Da wäre zum einen das bereits erwähnte Liebesglück von James und Lucy, das Kara wütend macht, aber nicht, weil sie neidisch auf Lucy ist und am liebsten selbst mit James zusammen wäre, sondern weil sie Angst hat, dass sie nie jemanden finden wird, mit dem sie so ein Leben führen kann. Hinzu kommt die Wut über den Tod ihrer Eltern, ihre Andersartigkeit in einer fremden Welt, dass Alex (Chyler Leigh) weiter im Ungewissen darüber ist, was wirklich hinter dem Tod ihres Vaters steckt. Und natürlich ist auch die nervenaufreibende Behandlung durch Chefin Cat Grant (Calista Flockhart) (die Kara zwischendurch sogar als Kira anspricht) alles andere als angenehm. Wen verwundert es da noch, dass bei Kara die Emotionen immer wieder über das rationale Handeln obsiegen?

Issues

Cat nimmt dann mal wieder die Rolle der verkappten Mentorin für Kara ein, macht sie doch im Zuge ihrer problembehafteten Beziehung zu ihrer eigenen Mutter eine ähnlich schwere Phase durch. Auch die sonst so kühle Medienmogulin fährt so schon einmal aus der Haut und muss Dampf ablassen, nachdem sie mal wieder das anstrengende und respektlose Verhalten ihrer Mutter ertragen musste, die sie eigentlich immer nur stolz machen wollte und um deren Anerkennung sie kämpfte. Die Wut, die Cat auf sie hat, projeziert sie wiederum auf Kara, die ihrer Vorgesetzten aber wunderbar Paroli bietet. Das Ergebnis: eine Aussprache der beiden, die einen schönen kleinen Charaktermoment zwischen Benoist und Calista Flockhart darstellt. Die Botschaft ist klar und deutlich: Kara muss einen Weg finden, ihren aufgestauten Gefühlen freien Lauf zu lassen, doch davor muss sie erst einmal wissen, was es überhaupt ist, dass sie so belastet und aufregt. Nur so kann sie mit sich selbst ins Reine kommen.
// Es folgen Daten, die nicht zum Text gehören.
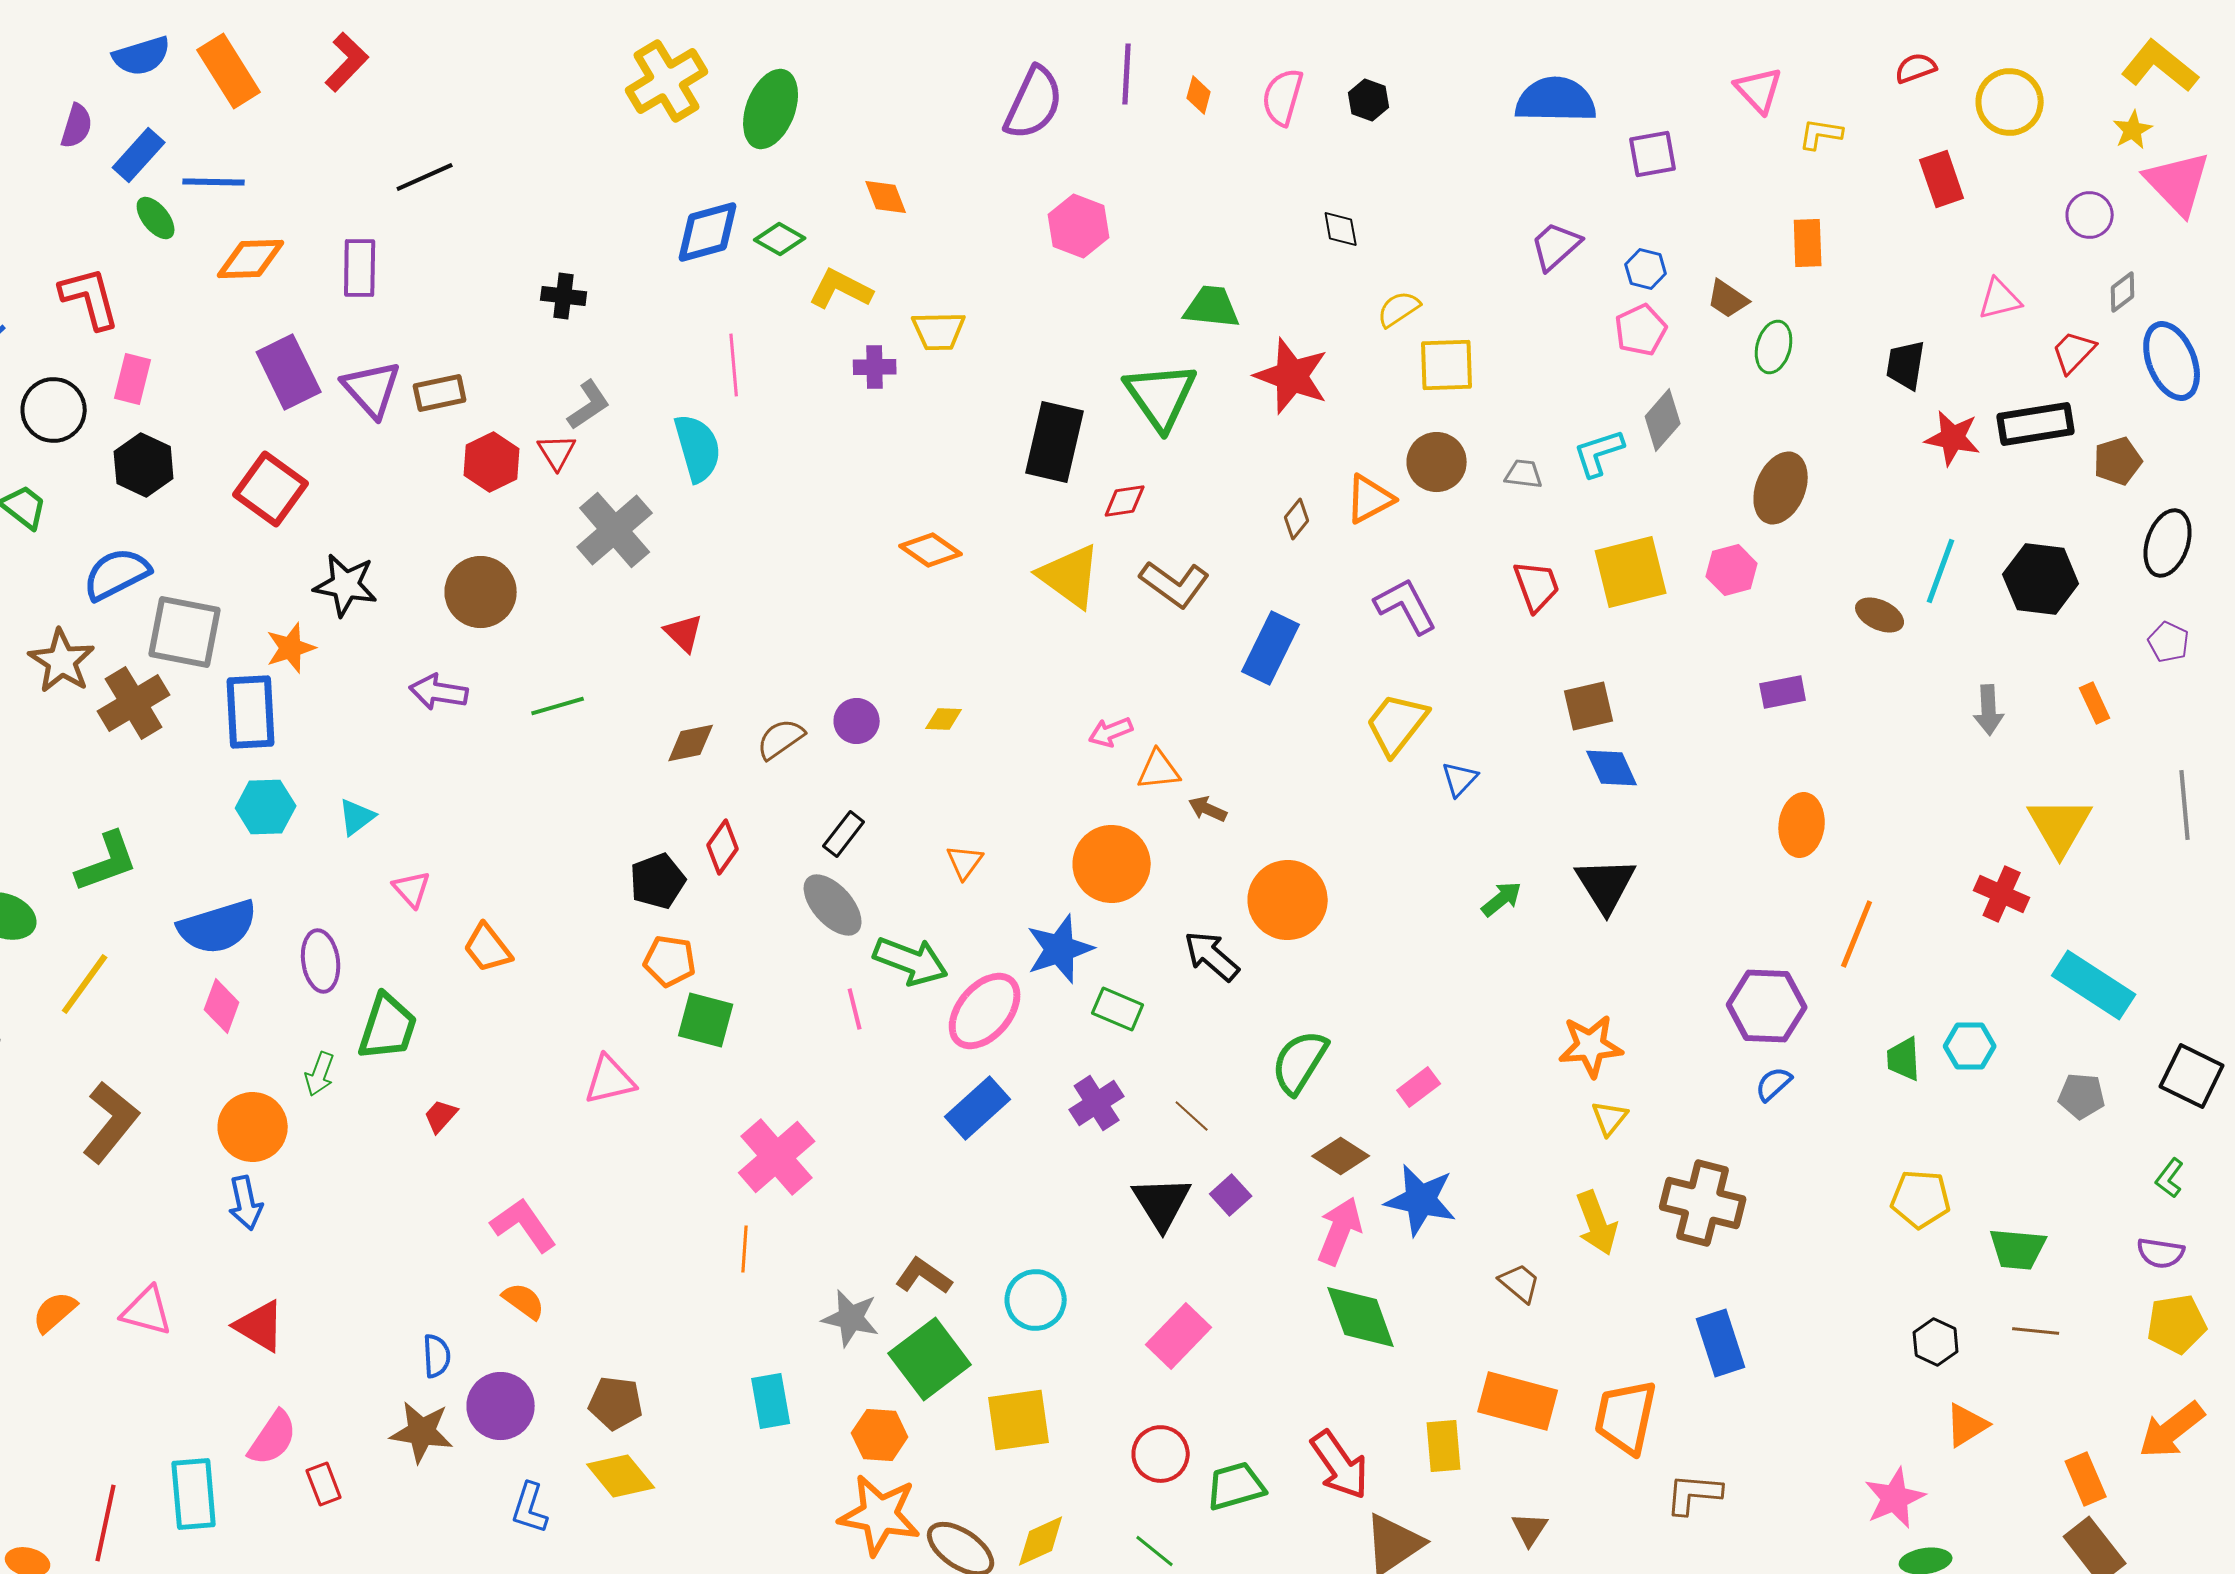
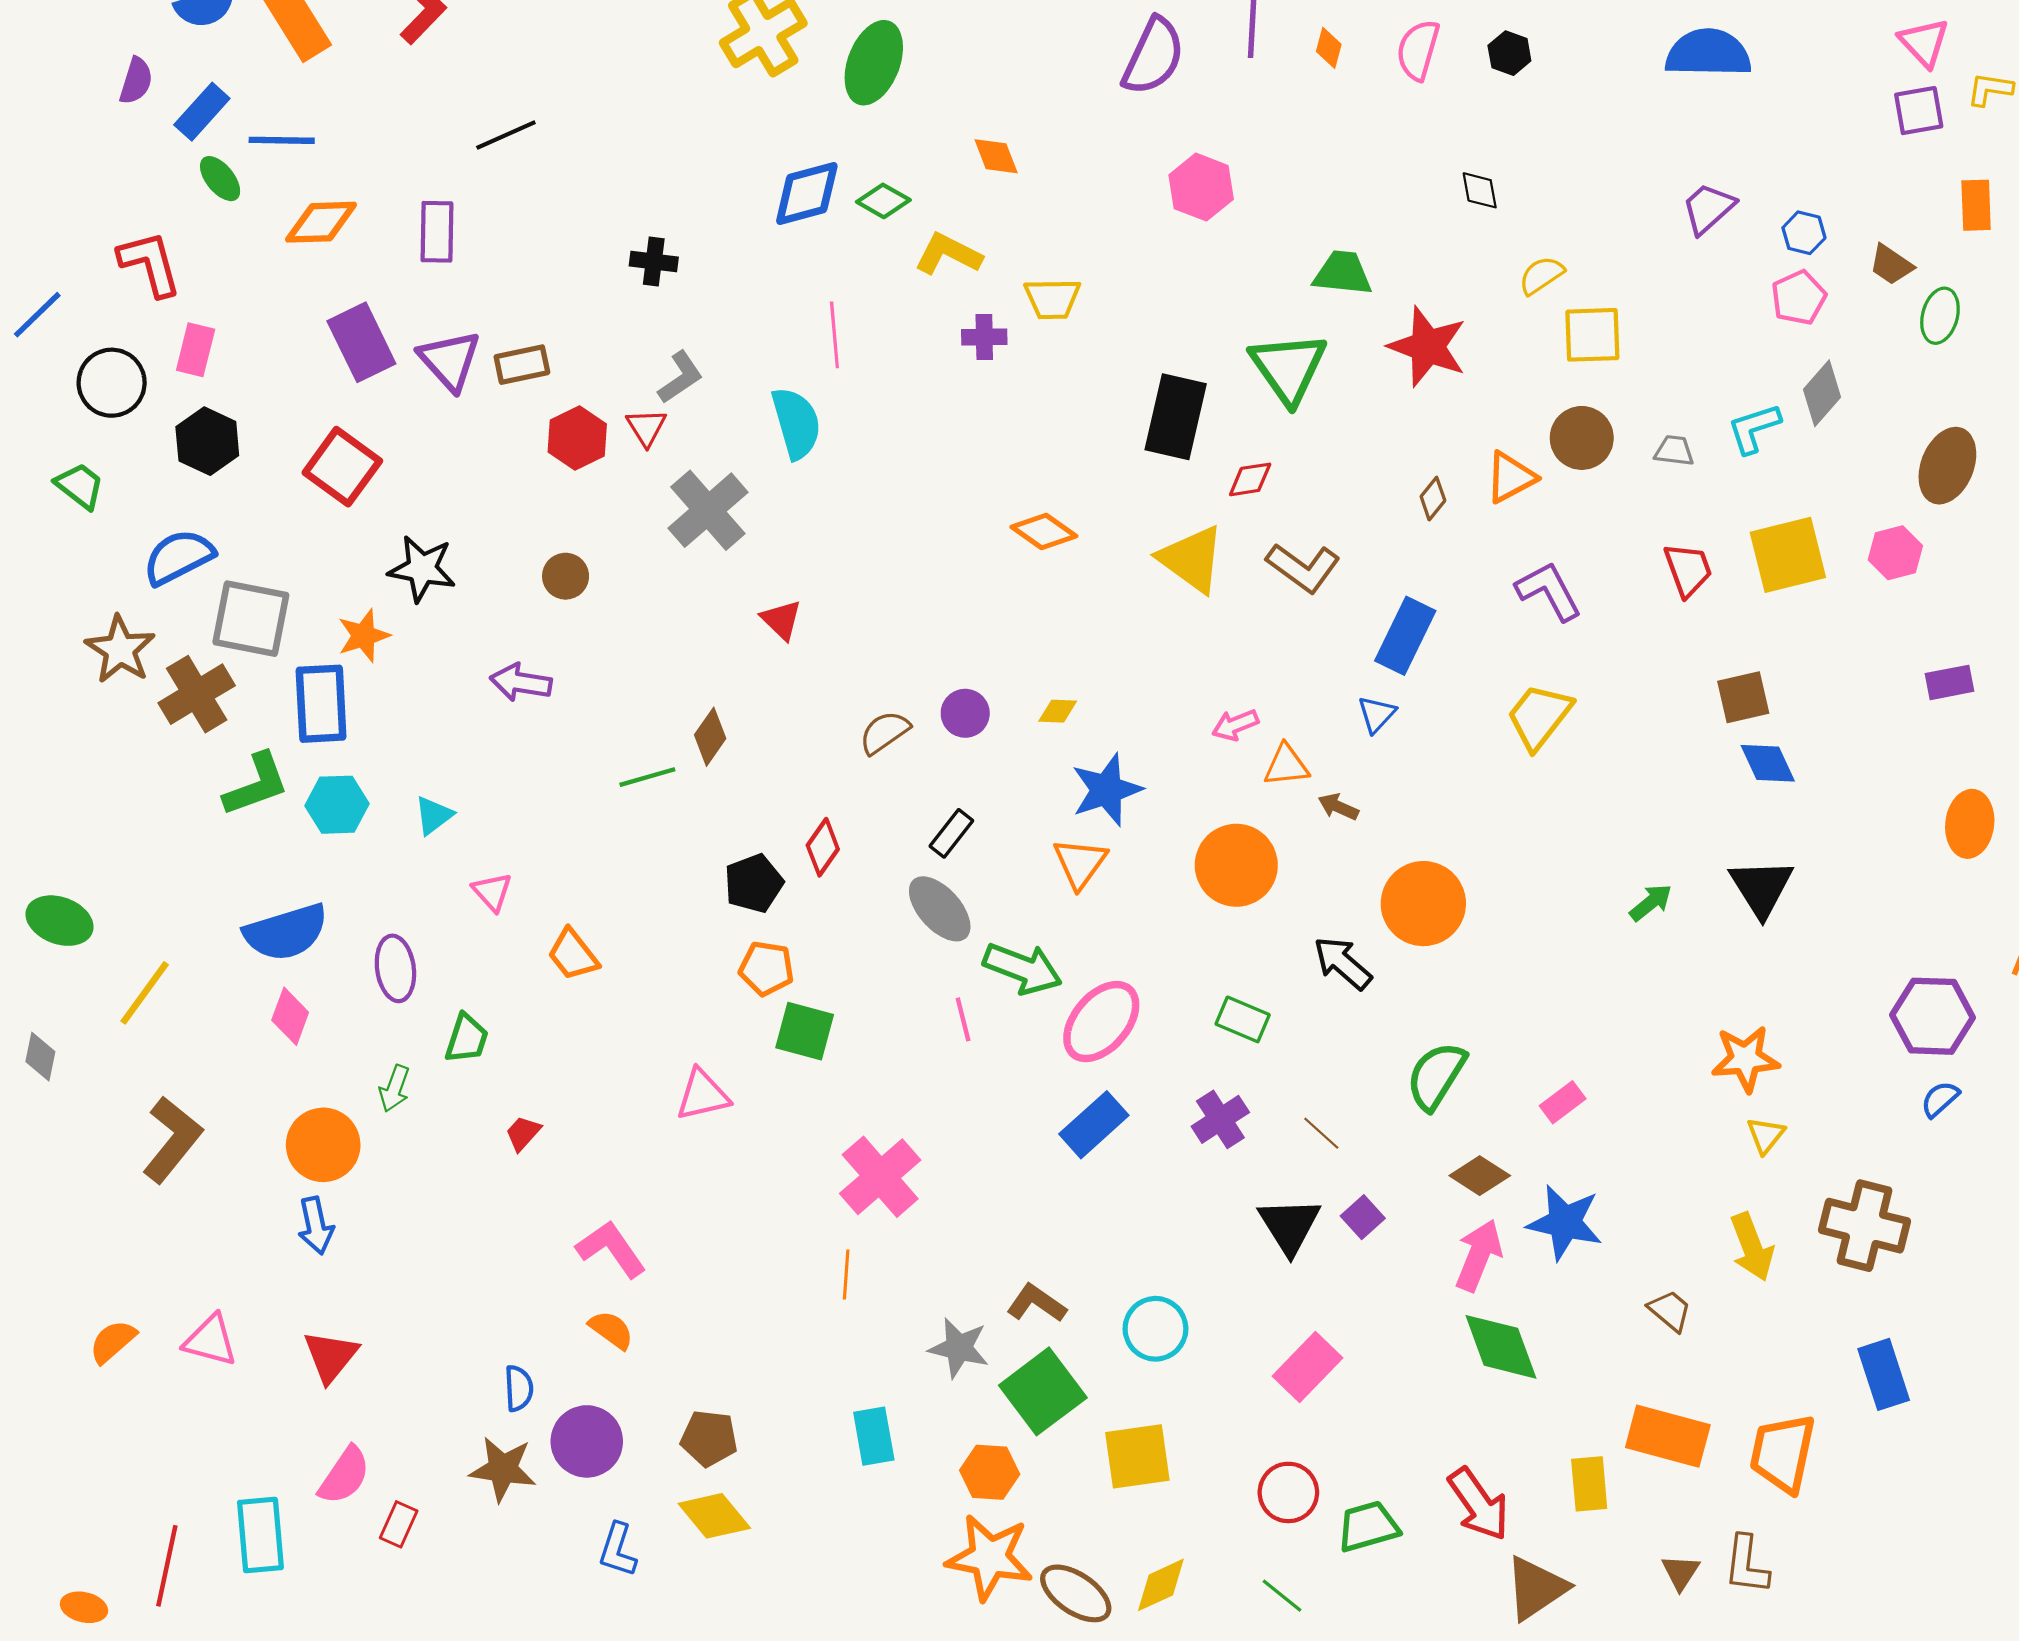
purple square: (1653, 154) -> (1919, 111), moved
brown circle: (481, 592) -> (566, 576), size x0.6
green line: (558, 706) -> (647, 777), moved
brown diamond: (691, 743) -> (710, 737), moved, turned -44
blue triangle: (1460, 779) -> (1377, 714), moved
green L-shape: (107, 862) -> (256, 784), moved
orange triangle: (965, 862) -> (1080, 863), size x1.4
blue star: (1060, 949) -> (1107, 790), moved
green trapezoid: (388, 1027) -> (467, 1039), size x0.7
red triangle: (260, 1326) -> (331, 1356), turned 38
red rectangle: (324, 1484) -> (399, 1524), turned 45
brown L-shape: (1694, 1494) -> (1747, 1565), moved, turned -88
Kara (Melissa Benoist) und James (Mehcad Brooks) in %26bdquo;Red Faced%26ldquo; © CBS
Kara (Melissa Benoist) und James (Mehcad Brooks) in %26bdquo;Red Faced%26ldquo; © CBS

Frankenstein's Monster

Jenes „Ventil“, das Abhilfe schaffen soll, stellt in „Red Faced“ derweil die androide Kampfmaschine Red Tornado des Wissenschaftlers Thomas Oscar Morrow (Iddo Goldberg) dar. Mit dieser wischt Supergirl zu Beginn der Episode noch ordentlich den Boden auf, was angesichts der Tatsache, dass unglaublich viel Geld und Zeit in die Entwicklung von Red Tornado geflossen ist, ein klein wenig komisch wirkt. Doch Supergirls Übereifer löst ein Notfallprogramm in der Maschine aus, die dann eine Gefahr für National City darstellt und, wie sich später herausstellt, von seinem Erfinder ferngesteuert wird.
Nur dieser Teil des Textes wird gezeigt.